**Directions**
The records that follow must be repeated exactly, minus the images.

**Data to use**
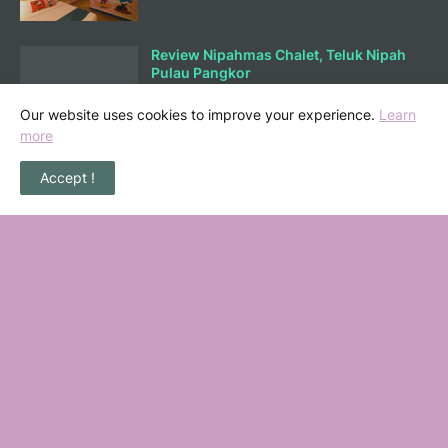
Review Nipahmas Chalet, Teluk Nipah
Pulau Pangkor
October 01, 2025
Our website uses cookies to improve your experience.
Learn
more
Lunch di Ary Nasi Buluh Melaka
Accept !
September 25, 2025
Bermain Sambil Belajar Ilmu Kewangan
di Mortgagecalculator.org
September 08, 2025
POPULAR POSTS
36 Senarai Homestay, Resort & Chalet
Pengkalan Balak Melaka Beserta Contact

**Result**
Review Nipahmas Chalet, Teluk Nipah
Pulau Pangkor
October 01, 2025
Our website uses cookies to improve your experience.
Learn
more
Lunch di Ary Nasi Buluh Melaka
Accept !
September 25, 2025
Bermain Sambil Belajar Ilmu Kewangan
di Mortgagecalculator.org
September 08, 2025
POPULAR POSTS
36 Senarai Homestay, Resort & Chalet
Pengkalan Balak Melaka Beserta Contact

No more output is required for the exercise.